One of the defining moments of my youth was when I told my mother I wasn’t going to try out for track again my sophomore year. I’d run cross country and track as a freshman, and cross country in the fall of my sophomore year. And I hadn’t liked any of it. So I hadn’t planned on signing up again.

She pushed a bit, urging me to change my mind. Now, she was very reasonable about it, pointing out that I didn’t have physical education as a class and that physical activity is an important element to maintaining optimum health. Both very good points.

Didn’t matter. I didn’t want to do it. And maybe this is imagination painting details into memory, but I distinctly remember using the phrase, “and you can’t make me.”

It was like I’d flipped a switch and suddenly the room was filled with light. She actually can’t make me, I realized. While she could threaten consequences if I didn’t do what she suggested, and she might have been able to force me into the car and take me to practices and meets, she could not make me run. At least, not unless she had psionics of some sort that she’d been keeping a secret.

Fast-forward to this past summer, when I read Ursula LeGuin’s The Dispossessed. I think it was on the recommendation of Dr.
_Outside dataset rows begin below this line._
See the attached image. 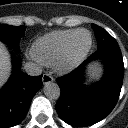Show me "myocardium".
<instances>
[{"mask_svg":"<svg viewBox=\"0 0 128 128\" xmlns=\"http://www.w3.org/2000/svg\"><path fill=\"white\" fill-rule=\"evenodd\" d=\"M80 33H86L88 35L89 41L86 48L79 54H76L74 52V45L76 38ZM92 44H93L92 35L88 30L86 29L77 30L73 35V37L71 38V40L69 41L62 56L55 64L57 72L59 74L66 75L76 70L88 56L92 48Z\"/></svg>","mask_w":128,"mask_h":128,"instance_id":"myocardium-1","label":"myocardium"}]
</instances>
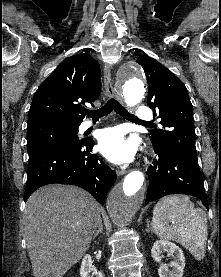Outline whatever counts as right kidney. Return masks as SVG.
Returning a JSON list of instances; mask_svg holds the SVG:
<instances>
[{"instance_id": "1", "label": "right kidney", "mask_w": 221, "mask_h": 277, "mask_svg": "<svg viewBox=\"0 0 221 277\" xmlns=\"http://www.w3.org/2000/svg\"><path fill=\"white\" fill-rule=\"evenodd\" d=\"M80 275L81 277H103L102 273L92 266V259L89 254H86L82 259Z\"/></svg>"}]
</instances>
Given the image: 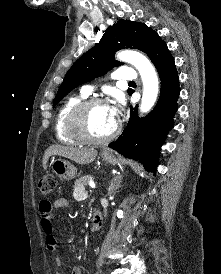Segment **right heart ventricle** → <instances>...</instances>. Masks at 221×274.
<instances>
[{
  "instance_id": "obj_1",
  "label": "right heart ventricle",
  "mask_w": 221,
  "mask_h": 274,
  "mask_svg": "<svg viewBox=\"0 0 221 274\" xmlns=\"http://www.w3.org/2000/svg\"><path fill=\"white\" fill-rule=\"evenodd\" d=\"M88 94L81 91L78 94H74L68 97L58 109L54 123V133L56 139L67 145H76L80 141L73 137L67 128V118L71 109L79 102L87 99Z\"/></svg>"
}]
</instances>
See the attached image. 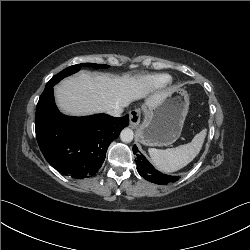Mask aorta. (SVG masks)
<instances>
[{
    "label": "aorta",
    "instance_id": "obj_1",
    "mask_svg": "<svg viewBox=\"0 0 250 250\" xmlns=\"http://www.w3.org/2000/svg\"><path fill=\"white\" fill-rule=\"evenodd\" d=\"M134 133L130 128H125L120 133V139L122 142L129 143L133 140Z\"/></svg>",
    "mask_w": 250,
    "mask_h": 250
}]
</instances>
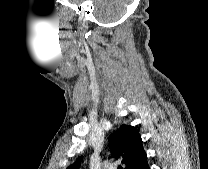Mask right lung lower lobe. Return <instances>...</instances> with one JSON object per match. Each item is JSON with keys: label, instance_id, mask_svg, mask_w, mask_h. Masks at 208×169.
Returning a JSON list of instances; mask_svg holds the SVG:
<instances>
[{"label": "right lung lower lobe", "instance_id": "1", "mask_svg": "<svg viewBox=\"0 0 208 169\" xmlns=\"http://www.w3.org/2000/svg\"><path fill=\"white\" fill-rule=\"evenodd\" d=\"M137 169H150L147 158L141 163V165Z\"/></svg>", "mask_w": 208, "mask_h": 169}]
</instances>
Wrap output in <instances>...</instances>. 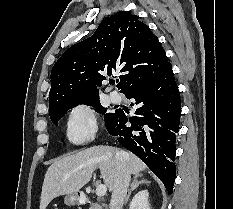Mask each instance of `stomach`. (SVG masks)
Returning a JSON list of instances; mask_svg holds the SVG:
<instances>
[{"instance_id":"obj_1","label":"stomach","mask_w":233,"mask_h":209,"mask_svg":"<svg viewBox=\"0 0 233 209\" xmlns=\"http://www.w3.org/2000/svg\"><path fill=\"white\" fill-rule=\"evenodd\" d=\"M64 202L68 206L78 205L80 203L79 193L77 192V193L67 194L64 197Z\"/></svg>"}]
</instances>
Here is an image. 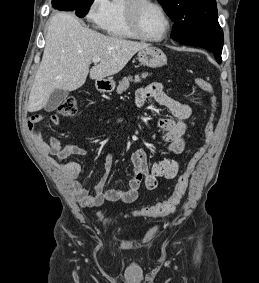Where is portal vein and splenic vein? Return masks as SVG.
I'll use <instances>...</instances> for the list:
<instances>
[{"mask_svg": "<svg viewBox=\"0 0 259 283\" xmlns=\"http://www.w3.org/2000/svg\"><path fill=\"white\" fill-rule=\"evenodd\" d=\"M100 61H101V58H100V57H95V58L92 59V62H93V63H98V62H100Z\"/></svg>", "mask_w": 259, "mask_h": 283, "instance_id": "18ae733b", "label": "portal vein and splenic vein"}]
</instances>
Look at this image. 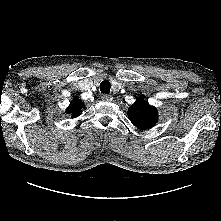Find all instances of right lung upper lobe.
<instances>
[{
    "label": "right lung upper lobe",
    "instance_id": "cb5924a9",
    "mask_svg": "<svg viewBox=\"0 0 221 221\" xmlns=\"http://www.w3.org/2000/svg\"><path fill=\"white\" fill-rule=\"evenodd\" d=\"M83 107L82 102L78 98H74L66 111L68 114H71L72 118H76L81 114Z\"/></svg>",
    "mask_w": 221,
    "mask_h": 221
}]
</instances>
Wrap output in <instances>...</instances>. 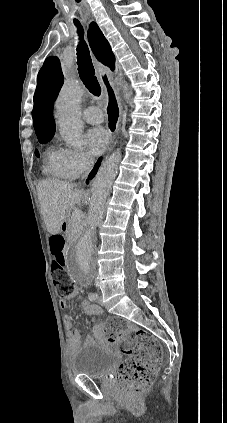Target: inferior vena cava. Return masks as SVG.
<instances>
[{"label":"inferior vena cava","mask_w":227,"mask_h":423,"mask_svg":"<svg viewBox=\"0 0 227 423\" xmlns=\"http://www.w3.org/2000/svg\"><path fill=\"white\" fill-rule=\"evenodd\" d=\"M84 162L86 166V174L88 170H90L91 166H93L94 158L91 156V154H85L84 156ZM85 176H83L82 180H84Z\"/></svg>","instance_id":"inferior-vena-cava-1"}]
</instances>
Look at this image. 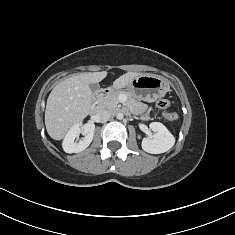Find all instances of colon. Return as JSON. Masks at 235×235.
<instances>
[{"label":"colon","mask_w":235,"mask_h":235,"mask_svg":"<svg viewBox=\"0 0 235 235\" xmlns=\"http://www.w3.org/2000/svg\"><path fill=\"white\" fill-rule=\"evenodd\" d=\"M156 106L170 121L174 122L177 120V115L175 113L170 112L171 102L169 100H159Z\"/></svg>","instance_id":"1"}]
</instances>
Bates, as I’d asked for a counterpoint to Animal Farm and Julius Caesar and other stories that showed that the aftermath of overthrowing a repressive government was that you ended up with a NEW repressive government. The main character has lived in a wholly anarchistic society his entire life, and he makes contact with a capitalist society and goes to visit, sort of as part of his scientific research and mostly because he’s curious.

It really got me thinking about what anarchy actually is, as well as how such a society might be achieved. How are the community’s needs met? What happens when an individual is non-compliant? Is it truly possible to teach critical thinking that is free of indoctrination?

Anarchy does not mean chaos. It means recognizing and accepting that individuals have the right to make their own choices. This includes the choice to surrender some of that decision-making to others, as we typically do in our society. From a practical standpoint, each of us is an anarchist. No one can make our decisions for us. 

William Glasser discusses this in Choice Theory, which I have borrowed from our department head, and the application to instruction and classroom management is clear. Ultimately, teachers cannot control students’ behaviors, and I don’t think it’s our job to do so. We can certainly influence them based on stated consequences, as well as our own actions. And when we are transparent about those consequences and consistent in following through, students learn that we mean what we say.

I thoroughly believe that no student wants to be unsuccessful. But I also believe that students have a lot of different priorities, and sometimes those priorities conflict with each other. When students act out or are off task, it’s because they have decided (often subconsciously) that something else matters more than success in my classroom. It is our job to pay attention to our students, to notice when they’ve prioritized something else, and to address that in a way that facilitates learning rather than interrupts it.